Rebound for top mall owners may be over before shops even open
Looking past the lockdown: more time spent working from home means less revenue for CBD retailers.

Rebound for top mall owners may be over before shops even open

The reopening rebound expected for the country’s largest listed retail landlords, Westfield-operator Scentre and Vicinity Centres, may be priced into their stock well before any doors open, say Macquarie Research analysts.

That conclusion follows a comparison with major retail landlords in Britain, the US and Europe. As the road map toward reopening becomes clearer, particularly in NSW, Scentre and Vicinity have outperformed their real estate investment trust peers by 7 per cent and 5 per cent respectively since the start of August.

Major mall owners abroad, including Hammerson in Britain, Unibail-Rodamco-Westfield in Europe and the Simon Property Group in the US, have surged strongly in the lead-up to reopening compared with industrial landlords, but underperformed the same stocks once reopening was under way, the analysts noted.
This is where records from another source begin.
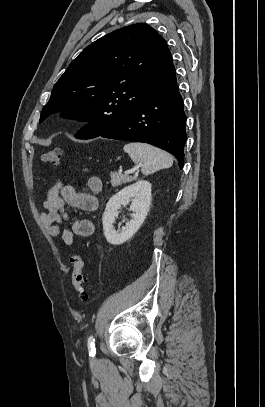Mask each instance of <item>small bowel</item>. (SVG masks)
I'll use <instances>...</instances> for the list:
<instances>
[{
    "mask_svg": "<svg viewBox=\"0 0 265 407\" xmlns=\"http://www.w3.org/2000/svg\"><path fill=\"white\" fill-rule=\"evenodd\" d=\"M83 187L85 192H77L74 186L59 181L49 189L43 204L44 211L40 215L42 225L50 237L60 236L66 246L74 244V236L86 238L94 233V224L88 219H73L67 226V205L87 212L97 209L95 194L102 190L101 179L91 176Z\"/></svg>",
    "mask_w": 265,
    "mask_h": 407,
    "instance_id": "small-bowel-1",
    "label": "small bowel"
}]
</instances>
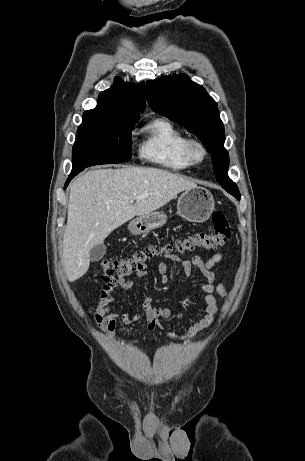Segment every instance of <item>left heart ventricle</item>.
I'll use <instances>...</instances> for the list:
<instances>
[{
  "label": "left heart ventricle",
  "instance_id": "1",
  "mask_svg": "<svg viewBox=\"0 0 305 461\" xmlns=\"http://www.w3.org/2000/svg\"><path fill=\"white\" fill-rule=\"evenodd\" d=\"M196 153H197V154H199V151H198V150H196Z\"/></svg>",
  "mask_w": 305,
  "mask_h": 461
}]
</instances>
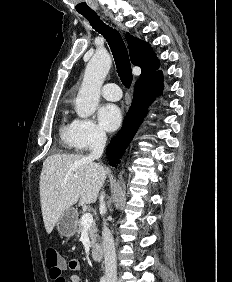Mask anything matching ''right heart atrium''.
<instances>
[{"label":"right heart atrium","instance_id":"obj_1","mask_svg":"<svg viewBox=\"0 0 232 282\" xmlns=\"http://www.w3.org/2000/svg\"><path fill=\"white\" fill-rule=\"evenodd\" d=\"M73 139L79 150H90L102 145L106 139L104 131L90 119L73 121Z\"/></svg>","mask_w":232,"mask_h":282}]
</instances>
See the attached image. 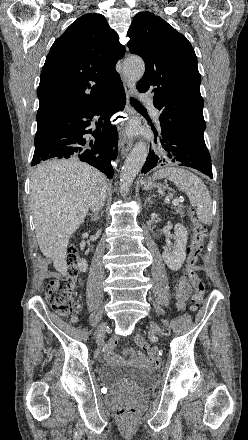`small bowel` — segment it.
Returning <instances> with one entry per match:
<instances>
[{"instance_id": "obj_1", "label": "small bowel", "mask_w": 248, "mask_h": 440, "mask_svg": "<svg viewBox=\"0 0 248 440\" xmlns=\"http://www.w3.org/2000/svg\"><path fill=\"white\" fill-rule=\"evenodd\" d=\"M174 288H175V293H176V297H177V306L180 310H184L186 301H187L189 294H190V285H189L187 278L185 276H178L174 281ZM117 343H118L117 336H113L109 340L108 346H107V359H109V360L115 359L114 351H115V347H116ZM121 344H122V346L127 347V346H129L130 341H129V339L124 338V339H122ZM132 357L134 359L141 361V362H151L152 364L157 363V361L154 357V353H150L149 357H147L143 353L132 354Z\"/></svg>"}]
</instances>
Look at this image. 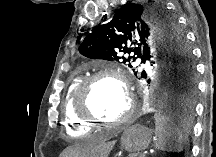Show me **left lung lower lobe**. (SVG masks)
I'll list each match as a JSON object with an SVG mask.
<instances>
[{
  "mask_svg": "<svg viewBox=\"0 0 216 157\" xmlns=\"http://www.w3.org/2000/svg\"><path fill=\"white\" fill-rule=\"evenodd\" d=\"M195 75V68H194ZM197 85H188L177 91L172 83H168L164 87V92L171 100L172 105H175L174 119L175 127L183 134H187L190 129V119L193 113L194 98L196 95ZM193 104V105H192Z\"/></svg>",
  "mask_w": 216,
  "mask_h": 157,
  "instance_id": "1",
  "label": "left lung lower lobe"
}]
</instances>
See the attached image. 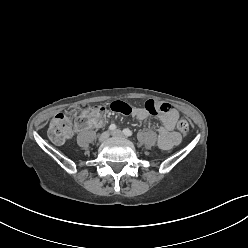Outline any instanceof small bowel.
<instances>
[{"instance_id":"small-bowel-1","label":"small bowel","mask_w":248,"mask_h":248,"mask_svg":"<svg viewBox=\"0 0 248 248\" xmlns=\"http://www.w3.org/2000/svg\"><path fill=\"white\" fill-rule=\"evenodd\" d=\"M131 113L141 123H144L148 118L147 111L140 107L133 108ZM178 117L179 114L174 109L161 115L162 126L157 130L160 148L169 150L180 142V136L173 130Z\"/></svg>"}]
</instances>
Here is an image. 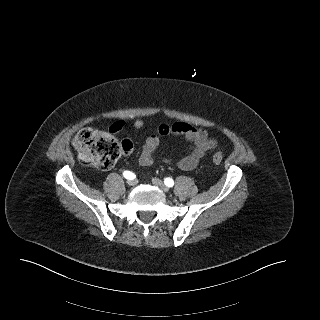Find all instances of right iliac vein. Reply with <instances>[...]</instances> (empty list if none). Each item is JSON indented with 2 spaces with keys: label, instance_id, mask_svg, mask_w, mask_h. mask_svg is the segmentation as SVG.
<instances>
[{
  "label": "right iliac vein",
  "instance_id": "right-iliac-vein-1",
  "mask_svg": "<svg viewBox=\"0 0 320 320\" xmlns=\"http://www.w3.org/2000/svg\"><path fill=\"white\" fill-rule=\"evenodd\" d=\"M127 183L130 186H134V185H136L137 181L135 179H132V180L127 181Z\"/></svg>",
  "mask_w": 320,
  "mask_h": 320
}]
</instances>
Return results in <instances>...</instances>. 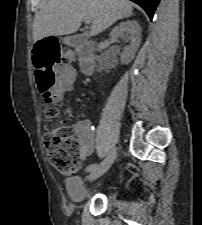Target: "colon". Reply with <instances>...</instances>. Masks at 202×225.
I'll list each match as a JSON object with an SVG mask.
<instances>
[{"label":"colon","instance_id":"colon-1","mask_svg":"<svg viewBox=\"0 0 202 225\" xmlns=\"http://www.w3.org/2000/svg\"><path fill=\"white\" fill-rule=\"evenodd\" d=\"M32 52L35 57L36 83L46 105L44 114L47 118H55L61 113L58 105L64 95V90L60 86H54V80L63 76L60 72L55 73L52 68L66 65L71 55L67 50L60 48V40L57 37L38 40ZM45 146L49 162L57 171L74 173L79 169V145L69 126L63 125L47 134Z\"/></svg>","mask_w":202,"mask_h":225}]
</instances>
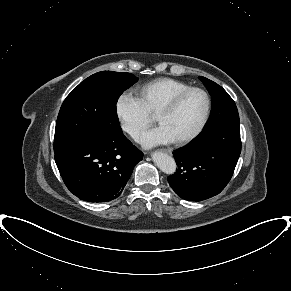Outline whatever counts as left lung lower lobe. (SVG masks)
Wrapping results in <instances>:
<instances>
[{"mask_svg":"<svg viewBox=\"0 0 291 291\" xmlns=\"http://www.w3.org/2000/svg\"><path fill=\"white\" fill-rule=\"evenodd\" d=\"M241 153L240 127H221L174 151L178 169L169 185L185 200L219 194L231 179Z\"/></svg>","mask_w":291,"mask_h":291,"instance_id":"0a47b994","label":"left lung lower lobe"}]
</instances>
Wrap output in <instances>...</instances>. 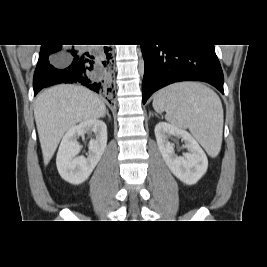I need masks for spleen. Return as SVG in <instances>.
Masks as SVG:
<instances>
[{
  "instance_id": "1",
  "label": "spleen",
  "mask_w": 267,
  "mask_h": 267,
  "mask_svg": "<svg viewBox=\"0 0 267 267\" xmlns=\"http://www.w3.org/2000/svg\"><path fill=\"white\" fill-rule=\"evenodd\" d=\"M156 112L166 111L165 118L173 126L189 129L211 157L222 145L223 108L219 96L198 82H181L158 91L153 99Z\"/></svg>"
}]
</instances>
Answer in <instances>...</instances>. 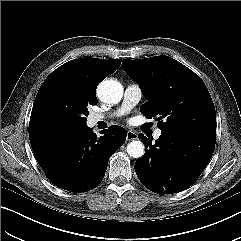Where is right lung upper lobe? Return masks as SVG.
I'll return each instance as SVG.
<instances>
[{
	"label": "right lung upper lobe",
	"instance_id": "1",
	"mask_svg": "<svg viewBox=\"0 0 241 241\" xmlns=\"http://www.w3.org/2000/svg\"><path fill=\"white\" fill-rule=\"evenodd\" d=\"M121 64V60L80 58L71 60L54 70L44 81L38 95L49 87L64 86L89 104H97L96 88Z\"/></svg>",
	"mask_w": 241,
	"mask_h": 241
}]
</instances>
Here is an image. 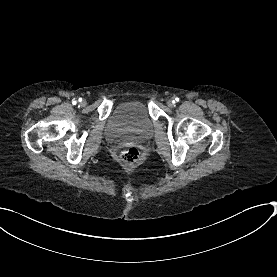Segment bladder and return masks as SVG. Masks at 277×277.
<instances>
[{
    "mask_svg": "<svg viewBox=\"0 0 277 277\" xmlns=\"http://www.w3.org/2000/svg\"><path fill=\"white\" fill-rule=\"evenodd\" d=\"M105 124L117 142L144 141L153 133L154 122L146 105L136 99L116 103L107 113Z\"/></svg>",
    "mask_w": 277,
    "mask_h": 277,
    "instance_id": "31cf9c89",
    "label": "bladder"
}]
</instances>
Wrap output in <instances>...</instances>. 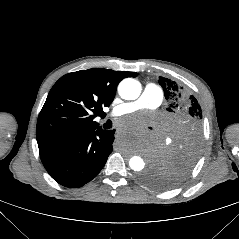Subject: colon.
Listing matches in <instances>:
<instances>
[{
    "label": "colon",
    "instance_id": "obj_1",
    "mask_svg": "<svg viewBox=\"0 0 239 239\" xmlns=\"http://www.w3.org/2000/svg\"><path fill=\"white\" fill-rule=\"evenodd\" d=\"M195 107H196V104H195L194 102H189V103H188V106H187L188 110H192V109H194Z\"/></svg>",
    "mask_w": 239,
    "mask_h": 239
}]
</instances>
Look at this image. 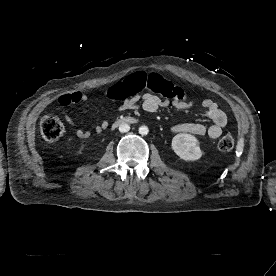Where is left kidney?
<instances>
[{"label": "left kidney", "mask_w": 276, "mask_h": 276, "mask_svg": "<svg viewBox=\"0 0 276 276\" xmlns=\"http://www.w3.org/2000/svg\"><path fill=\"white\" fill-rule=\"evenodd\" d=\"M172 149L185 161H195L202 156L199 141L195 136L187 133H180L173 137Z\"/></svg>", "instance_id": "obj_1"}]
</instances>
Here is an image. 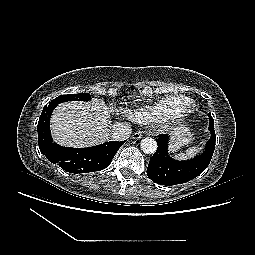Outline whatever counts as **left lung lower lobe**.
I'll return each mask as SVG.
<instances>
[{"instance_id": "left-lung-lower-lobe-1", "label": "left lung lower lobe", "mask_w": 255, "mask_h": 255, "mask_svg": "<svg viewBox=\"0 0 255 255\" xmlns=\"http://www.w3.org/2000/svg\"><path fill=\"white\" fill-rule=\"evenodd\" d=\"M210 119L209 131L211 137L207 142L205 151L187 161L173 160L168 154V140L167 134H160L157 139L158 148L149 161L147 168L148 177L165 186H171L188 182L198 175H200L209 165L215 149V131L214 120L211 114H208Z\"/></svg>"}]
</instances>
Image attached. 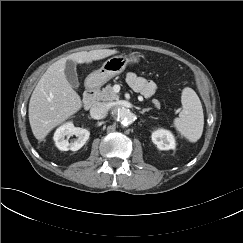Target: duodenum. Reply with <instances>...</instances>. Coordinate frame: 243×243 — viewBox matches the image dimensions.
Instances as JSON below:
<instances>
[{
    "label": "duodenum",
    "mask_w": 243,
    "mask_h": 243,
    "mask_svg": "<svg viewBox=\"0 0 243 243\" xmlns=\"http://www.w3.org/2000/svg\"><path fill=\"white\" fill-rule=\"evenodd\" d=\"M98 93H99V89L96 85L90 84L87 87L83 97V103L85 109H90L92 106L95 105V103L98 100Z\"/></svg>",
    "instance_id": "duodenum-1"
}]
</instances>
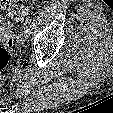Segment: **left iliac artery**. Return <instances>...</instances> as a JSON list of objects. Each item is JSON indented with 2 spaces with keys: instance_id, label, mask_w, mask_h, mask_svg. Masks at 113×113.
Listing matches in <instances>:
<instances>
[{
  "instance_id": "left-iliac-artery-1",
  "label": "left iliac artery",
  "mask_w": 113,
  "mask_h": 113,
  "mask_svg": "<svg viewBox=\"0 0 113 113\" xmlns=\"http://www.w3.org/2000/svg\"><path fill=\"white\" fill-rule=\"evenodd\" d=\"M30 22H31V18L28 17V18H26L25 24H24L25 25L24 29H26V33L28 34V37H30V34H31V30L28 26V24H30Z\"/></svg>"
}]
</instances>
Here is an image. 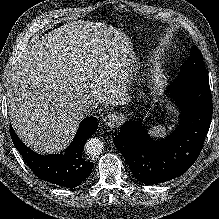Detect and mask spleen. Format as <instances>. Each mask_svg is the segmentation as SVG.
<instances>
[{"mask_svg": "<svg viewBox=\"0 0 219 219\" xmlns=\"http://www.w3.org/2000/svg\"><path fill=\"white\" fill-rule=\"evenodd\" d=\"M168 129H173V126H169ZM149 134L153 137L163 138L166 134V127L163 125L154 126L149 129Z\"/></svg>", "mask_w": 219, "mask_h": 219, "instance_id": "3e777b00", "label": "spleen"}]
</instances>
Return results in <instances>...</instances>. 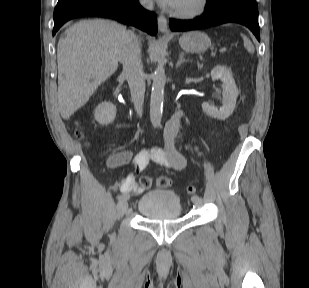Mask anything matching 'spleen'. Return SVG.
<instances>
[{"mask_svg":"<svg viewBox=\"0 0 309 288\" xmlns=\"http://www.w3.org/2000/svg\"><path fill=\"white\" fill-rule=\"evenodd\" d=\"M243 40H244V46L245 48L251 52L254 53V46L252 45V43L249 41V39H247V37L243 36Z\"/></svg>","mask_w":309,"mask_h":288,"instance_id":"1","label":"spleen"}]
</instances>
Those comparisons show that shopping centre stocks outperform on announcements or anticipation of reopenings, as opposed to the physical reopening itself, even though that is the point at which sales bounced back for tenants in American, British and European malls.

“In addition, moving from pandemic to endemic means learning to livewith the virus, which may result in additional challenges for retail landlords,” the analysts wrote in a client briefing this week.

While there could still be “some upside in valuations for large-cap mall landlords” as they approach a physical opening of non-essential retail in October and November, it was likely to be limited given Scentre and Vicinity had already rallied on the back of a road map to reopening provided by state and federal governments, the Macquarie team wrote.

“We view outperformance from here will rely closer on fundamentals, which in our view, will remain challenged.”

Analysts have been factoring in a strong rebound for retail landlords in particular, amid forecasts that listed property stocks overall could deliver a total return to their investors of as much as 11 per cent over the next 12 months.

But the longer-term prospects for retail property are substantially less rosy than they have been previously, according to BIS Oxford Economics.

“A solid rebound can be expected when restrictions are lifted, but the pandemic has done lasting damage to centre incomes, and we expect it will take four to five years for pre-virus incomes to be regained in regional and subregional centres,” the Oxford team, led by principal property economist Marie Lee, wrote in their analysis.

“Neighbourhood centres are more resilient but will still suffer losses until financial year 2023. Once the pandemic effects are worked through, we’ll return to the fundamental challenges facing retail, namely the threat from the growth of online shopping and changing consumer spending patterns, [to] less on goods sold by traditional shopping centre tenants.”

Adding complexity to the outlook for retail assets is the blowout in the spread between yields and the 10-year bond rate, which is close to record levels.

Oxford forecasts a 40 basis point firming in regional and subregional yields to 5.3 per cent and 6.5 per cent in financial year 2025, while the re-rating of neighbourhoods will be sustained, with yields tightening to 5.8 per cent.